Scatter plot of the top-2 features ranked by mutual information, based on scattering transforms employed on Wp20; samples are colour-coded by labelled classes (Table 1).
Figure 9 shows effective separation across classes. However, overlap persists between crack-related classes 5 and 6, and classes 9 and 10, likely from subtle crack characteristic differences (length, severity) harder to distinguish in 2D projections but linearly separable in full feature space.

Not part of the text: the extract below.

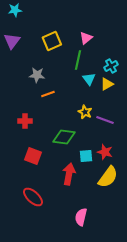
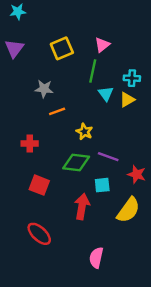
cyan cross: (111, 66) -> (132, 78), turned 32
yellow star: (85, 112) -> (84, 132), moved
purple line: (105, 120) -> (108, 157), moved
red star: (105, 152) -> (137, 174), moved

To examine EOV impact on data distribution and assess WTS’s domain-invariant feature capture, scatter analysis used three datasets (Wn15, Wp20, Wp40). The two most discriminative MI-ranked features appear in Figure 10(a). For comparison, WTS was substituted with a CNN comprising four one-dimensional convolutional layers with batch normalisation, ReLU activations, global average pooling, and linear projection to 64-dimensional embedding space. The CNN was trained in a supervised manner on source-domain data. The same three datasets were processed, with top-ranked features in Figure 10(b). Features were ranked using Wp20 for consistency with Figure 9; five observations per class per domain were plotted for visibility.

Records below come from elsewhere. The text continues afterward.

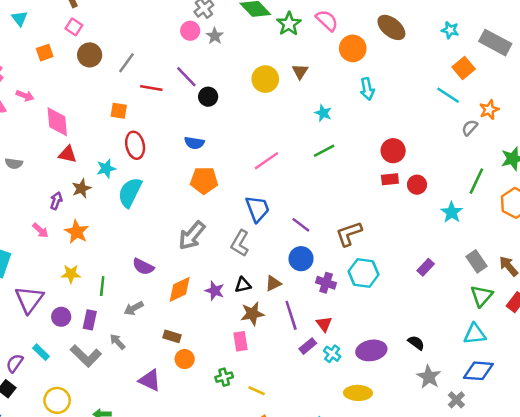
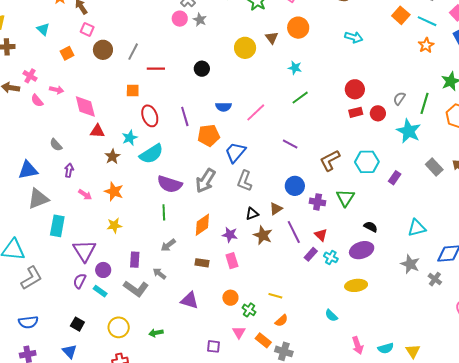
orange circle: (353, 48) -> (298, 28), moved
purple line: (186, 77) -> (185, 116), moved, turned 36
cyan arrow: (367, 89) -> (354, 37), moved, turned -54
cyan line: (448, 95) -> (427, 21), moved
gray semicircle: (470, 128) -> (399, 98), moved
blue semicircle: (194, 143) -> (223, 107), moved
gray semicircle: (14, 163) -> (56, 145), turned 48
cyan semicircle: (130, 192) -> (151, 154), turned -140
purple arrow: (56, 201) -> (69, 170), moved
blue trapezoid: (257, 209) -> (235, 152), moved, turned -110
cyan star: (452, 212) -> (409, 131), size x1.4
purple line: (301, 225) -> (290, 144), moved
purple semicircle: (143, 267) -> (170, 184), moved, size x1.4
cyan hexagon: (363, 273) -> (367, 162), moved
green line: (102, 286) -> (164, 212), moved
purple star: (215, 291) -> (230, 235), moved
green triangle: (482, 296) -> (345, 198), moved
brown star: (252, 314) -> (263, 235), turned -30
purple circle: (61, 317) -> (103, 270), moved
cyan triangle: (475, 334) -> (417, 228), moved
pink rectangle: (241, 341) -> (232, 261), moved
black semicircle: (416, 343) -> (371, 227), moved
orange circle: (185, 359) -> (230, 298), moved
purple semicircle: (15, 363) -> (80, 281), moved
green cross: (224, 377) -> (249, 310), moved, turned -32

Scatter plot of the top-2 features ranked using Wp20 data, visualised across three temperature conditions (Wn15, Wp20, Wp40); for (a) WTS-based and (b) CNNs-based feature extraction. WTS: wavelet time scattering; CNN: convolutional neural network.
In Figure 10(a) (WTS), class clusters exhibit clear domain-wise ordering: Wn15 samples consistently left, Wp20 centred, Wp40 right along the first MI feature, with this left-centre-right pattern repeating across classes while preserving intra-class compactness (red-dashed rectangular). WTS encodes temperature shifts as approximately monotonic displacement in feature space while maintaining class structure, conducive to cross-domain alignment. Conversely, Figure 10(b) (CNNs) shows weaker domain regularity and greater intermingling of temperature samples within class groups despite comparable separability, suggesting the Wp20-trained CNN captures class-discriminative cues but with reduced domain awareness and poorer EOV alignment as will be discussed in the subsequent sections.
A one-dimensional ResNet-18 variant (ResNet1D) was additionally evaluated as a deeper learned backbone. The architecture comprised a convolutional stem (kernel size 7, stride 2, 64 channels, batch normalisation, ReLU, max-pooling with kernel size 3 and stride 2), followed by four residual stages of two BasicBlock1D modules each, with output channels of 64, 128, 256 and 512 and stride-2 downsampling at the first block of stages 2 through 4. Skip connections in downsampled blocks used a 1 by 1 convolution for dimension matching. Global average pooling and a linear projection with dropout (0.2) produced a 64-dimensional embedding. The network was trained in a supervised manner on source-domain data using the same protocol as the CNN baseline. The effects of this feature extraction technique on the damage detection also will be discussed on WTB-VibClimate as well as CONCEPT in the following sections.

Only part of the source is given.